Some alternative embodiments of the elastic members are shown in Figs. 8, 9, 10 and 11. Fig. 8 shows an elastic member 11 ' which comprises two deformable components 110' and 111 " consisting, in this example, of a rod 110' and an elastomer 111 ' that coats the rod like a sheath.

The principle of operation is the same as the one described above, except that the damping action of the rod is further increased through the relative sliding between the rod 110' and the elastomer 111 '.

Another example is shown in Fig.9, wherein the elastic member 11 " comprises a rod 110" that supports the mass 12, and an elastomeric shaft 111 " also constrained between the oscillating assembly and the mass 12.

Although in this case the deformable components 110" and 111 " are not placed in contact with each other, and therefore do not provide the aforementioned advantages deriving from the friction generated between deformable components in contact with each other, this solution is nonetheless advantageous because of its simplicity and low cost.

Another alternative is shown in Fig. 10, wherein the mass 12 is connected at its two opposite ends, through spherical hinges, to the mass 12 by means of the hinge 112"' and to a support 13 secured to the oscillating assembly by means of the hinge 113" '.

In this case the elastic member 11 " ' also comprises two elastomer sheaths 111 ' " and 114' " which cover the hinges 113' " and 112" ', so as to provide the connection with rigidity and damping capability.

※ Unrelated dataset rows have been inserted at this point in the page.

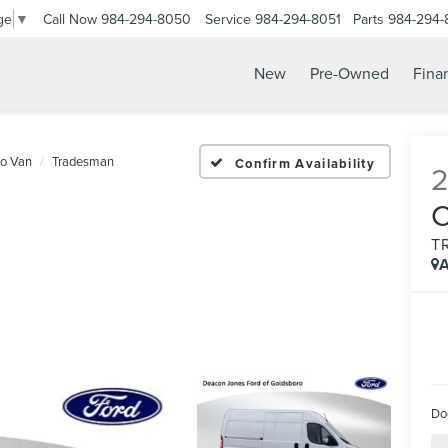
Call Now
984-294-8050
Service
984-294-8051
Parts
984-294-
ge
▼
New
Pre-Owned
Fina
go Van
Tradesman
Confirm Availability
T
A
Do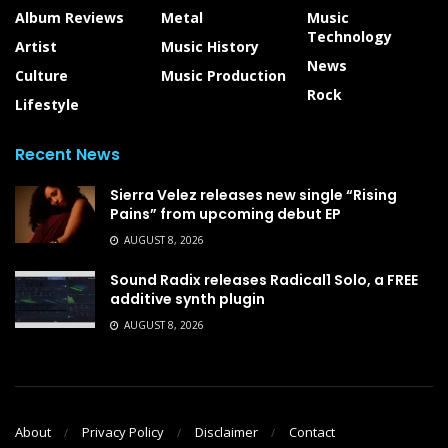
Album Reviews
Metal
Music
Technology
Artist
Music History
News
Culture
Music Production
Rock
Lifestyle
Recent News
Sierra Velez releases new single “Rising
Pains” from upcoming debut EP
AUGUST 8, 2026
Sound Radix releases Radical1 Solo, a FREE
additive synth plugin
AUGUST 8, 2026
About
Privacy Policy
Disclaimer
Contact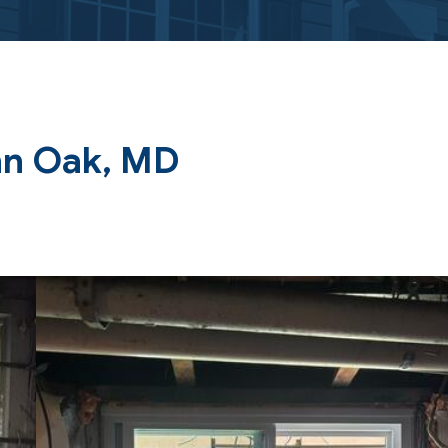
nn Oak, MD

This solution therefore includes several deformable components: the rod 110" ' and the elastomer sheaths 114' " and 111 '", in contact with each other, which, when the machine is operating, provide the above-described damping by mutual friction.

Yet another alternative is shown in Fig. 10, wherein, instead of the two masses 12, there is only one discoidal mass 12' arranged behind the tub and connected thereto through a single elastic member 11 *: the latter is similar to the supports for the elastic members 11 , 11 ' and 11 ".

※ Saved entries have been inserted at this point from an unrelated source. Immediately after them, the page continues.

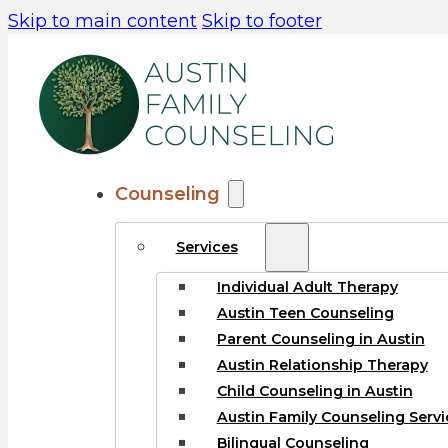
Skip to main content
Skip to footer
Counseling
Services
Individual Adult Therapy
Austin Teen Counseling
Parent Counseling in Austin
Austin Relationship Therapy
Child Counseling in Austin
Austin Family Counseling Servi
Bilingual Counseling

It is so designed as to have the same rigidity in at least more than one direction, and further comprises at least two deformable elastic components.

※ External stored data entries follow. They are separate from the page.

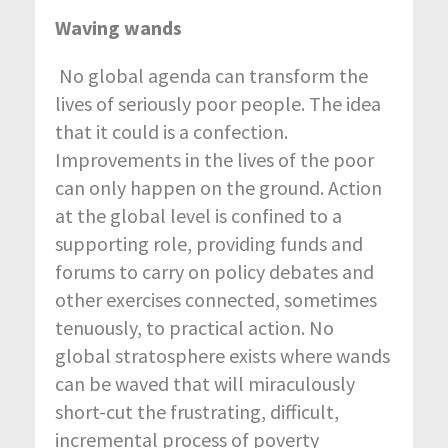
Waving wands
No global agenda can transform the
lives of seriously poor people. The idea
that it could is a confection.
Improvements in the lives of the poor
can only happen on the ground. Action
at the global level is confined to a
supporting role, providing funds and
forums to carry on policy debates and
other exercises connected, sometimes
tenuously, to practical action. No
global stratosphere exists where wands
can be waved that will miraculously
short-cut the frustrating, difficult,
incremental process of poverty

The operation of this solution and the advantages thereof are similar to the examples previously discussed and will not be described any further.

It is apparent, however, that many changes may be made to the present invention by those skilled in the art without departing from the protection scope thereof as stated in the appended claims.

For example, the masses may have any shape; they may be substantially cubic or spherical bodies. In one embodiment, said bodies may have an elongated shape and extend in a direction transversal to the rod that connects the mass to the oscillating assembly.

In general, the shape of the masses 12 and 12A may also be optimised in terms of moments of inertia in order to cover other specific frequencies.

Useful indications regarding the choice of the shape of the masses (so that they can be optimised in terms of moments of inertia to cover other specific frequencies) can be found in the text-book "Fondamenti di meccanica teorica ed applicata" by: N.Bachschmid, S.Bruni, A.Collina, B.Pizzigoni, F.Resta. Edizioni Mc Graw Hill (2003). The masses may then consist, without distinction, of solid bodies or containers filled with a material, e.g. water, so that when said material fills the whole volume of the container, the latter has the desired mass.

This latter solution is particularly advantageous in that it allows to reduce the weight of the laundry treating machine in view of its transportation; the machine is fitted with empty tanks, and the installer will then fill them on site with a suitable material so as to obtain the mass required for damping the desired vibrations.

The tank being full and sealed with a cap to prevent any leakage, it substantially behaves like a solid body.